TASK DIRECTIONS
Here the job is to print all of the entries below verbatim and leave out any picture.

RECORDS PROVIDED
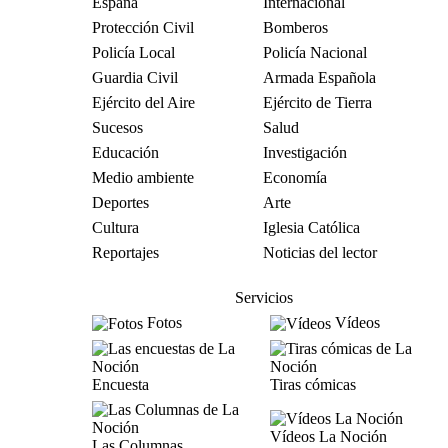
España
Internacional
Protección Civil
Bomberos
Policía Local
Policía Nacional
Guardia Civil
Armada Española
Ejército del Aire
Ejército de Tierra
Sucesos
Salud
Educación
Investigación
Medio ambiente
Economía
Deportes
Arte
Cultura
Iglesia Católica
Reportajes
Noticias del lector
Servicios
Fotos
Vídeos
Encuesta
Tiras cómicas
Vídeos La Noción
Las Columnas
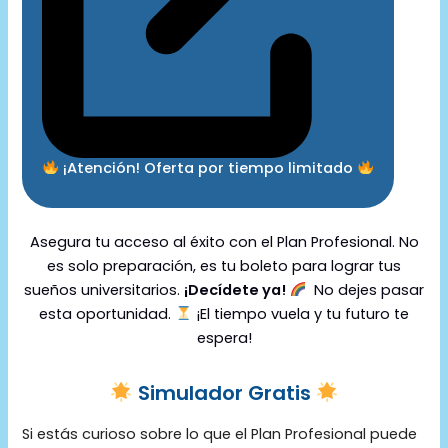
¡Atención! Oferta por tiempo limitado
Asegura tu acceso al éxito con el Plan Profesional. No
es solo preparación, es tu boleto para lograr tus
sueños universitarios.
¡Decídete ya!
No dejes pasar
esta oportunidad.
¡El tiempo vuela y tu futuro te
espera!
Simulador Gratis
Si estás curioso sobre lo que el Plan Profesional puede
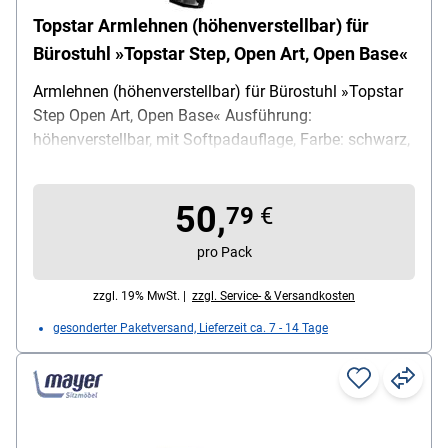
Topstar Armlehnen (höhenverstellbar) für
Bürostuhl »Topstar Step, Open Art, Open Base«
Armlehnen (höhenverstellbar) für Bürostuhl »Topstar
Step Open Art, Open Base« Ausführung:
höhenverstellbar, mit Softpadauflage, Farbe: schwarz,
Lieferumfang: 2 Stück
50,
79
€
pro Pack
zzgl. 19% MwSt. |
zzgl. Service- & Versandkosten
gesonderter Paketversand, Lieferzeit ca. 7 - 14 Tage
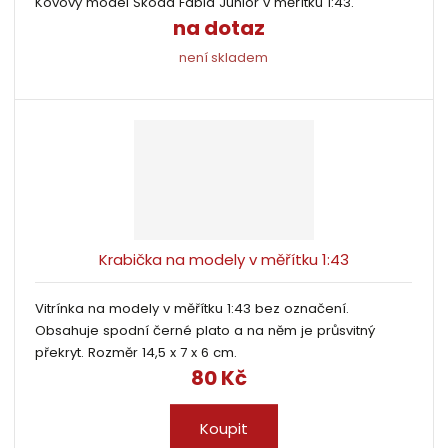
Kovový model Škoda Fabia Junior v měřítku 1:43.
na dotaz
není skladem
Krabička na modely v měřítku 1:43
Vitrínka na modely v měřítku 1:43 bez označení.
Obsahuje spodní černé plato a na něm je průsvitný
překryt. Rozměr 14,5 x 7 x 6 cm.
80 Kč
Koupit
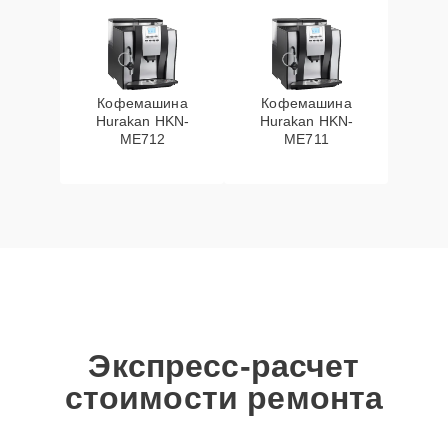
Кофемашина
Кофемашина
Hurakan HKN-
Hurakan HKN-
ME712
ME711
Экспресс-расчет
стоимости ремонта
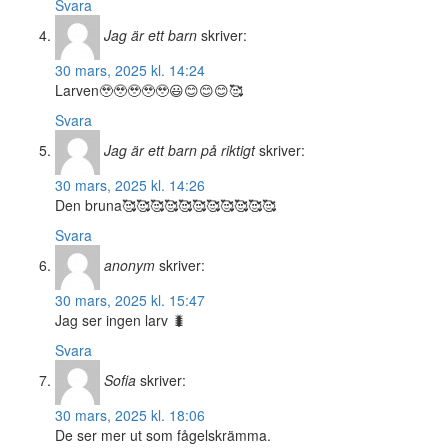
Svara
Jag är ett barn
skriver:
30 mars, 2025 kl. 14:24
Larven🥹🥹🥹🥹🥹😃😊😊😊🥰
Svara
Jag är ett barn på riktigt
skriver:
30 mars, 2025 kl. 14:26
Den bruna🥰🥰🥰🥰🥰🥰🥰🥰🥰🥰🥰
Svara
anonym
skriver:
30 mars, 2025 kl. 15:47
Jag ser ingen larv 🐛
Svara
Sofia
skriver:
30 mars, 2025 kl. 18:06
De ser mer ut som fågelskrämma.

RESPONSE TO THE TASK
España
Internacional
Protección Civil
Bomberos
Policía Local
Policía Nacional
Guardia Civil
Armada Española
Ejército del Aire
Ejército de Tierra
Sucesos
Salud
Educación
Investigación
Medio ambiente
Economía
Deportes
Arte
Cultura
Iglesia Católica
Reportajes
Noticias del lector
Servicios
Fotos
Vídeos
Encuesta
Tiras cómicas
Vídeos La Noción
Las Columnas
¡Atención! Oferta por tiempo limitado
Asegura tu acceso al éxito con el Plan Profesional. No
es solo preparación, es tu boleto para lograr tus
sueños universitarios.
¡Decídete ya!
No dejes pasar
esta oportunidad.
¡El tiempo vuela y tu futuro te
espera!
Simulador Gratis
Si estás curioso sobre lo que el Plan Profesional puede
Topstar Armlehnen (höhenverstellbar) für
Bürostuhl »Topstar Step, Open Art, Open Base«
Armlehnen (höhenverstellbar) für Bürostuhl »Topstar
Step Open Art, Open Base« Ausführung:
höhenverstellbar, mit Softpadauflage, Farbe: schwarz,
Lieferumfang: 2 Stück
50,
79
€
pro Pack
zzgl. 19% MwSt. |
zzgl. Service- & Versandkosten
gesonderter Paketversand, Lieferzeit ca. 7 - 14 Tage
Kovový model Škoda Fabia Junior v měřítku 1:43.
na dotaz
není skladem
Krabička na modely v měřítku 1:43
Vitrínka na modely v měřítku 1:43 bez označení.
Obsahuje spodní černé plato a na něm je průsvitný
překryt. Rozměr 14,5 x 7 x 6 cm.
80 Kč
Koupit
Кофемашина
Кофемашина
Hurakan HKN-
Hurakan HKN-
ME712
ME711
Экспресс-расчет
стоимости ремонта
Svara
Jag är ett barn
skriver:
30 mars, 2025 kl. 14:24
Larven🥹🥹🥹🥹🥹😃😊😊😊🥰
Svara
Jag är ett barn på riktigt
skriver:
30 mars, 2025 kl. 14:26
Den bruna🥰🥰🥰🥰🥰🥰🥰🥰🥰🥰🥰
Svara
anonym
skriver:
30 mars, 2025 kl. 15:47
Jag ser ingen larv 🐛
Svara
Sofia
skriver:
30 mars, 2025 kl. 18:06
De ser mer ut som fågelskrämma.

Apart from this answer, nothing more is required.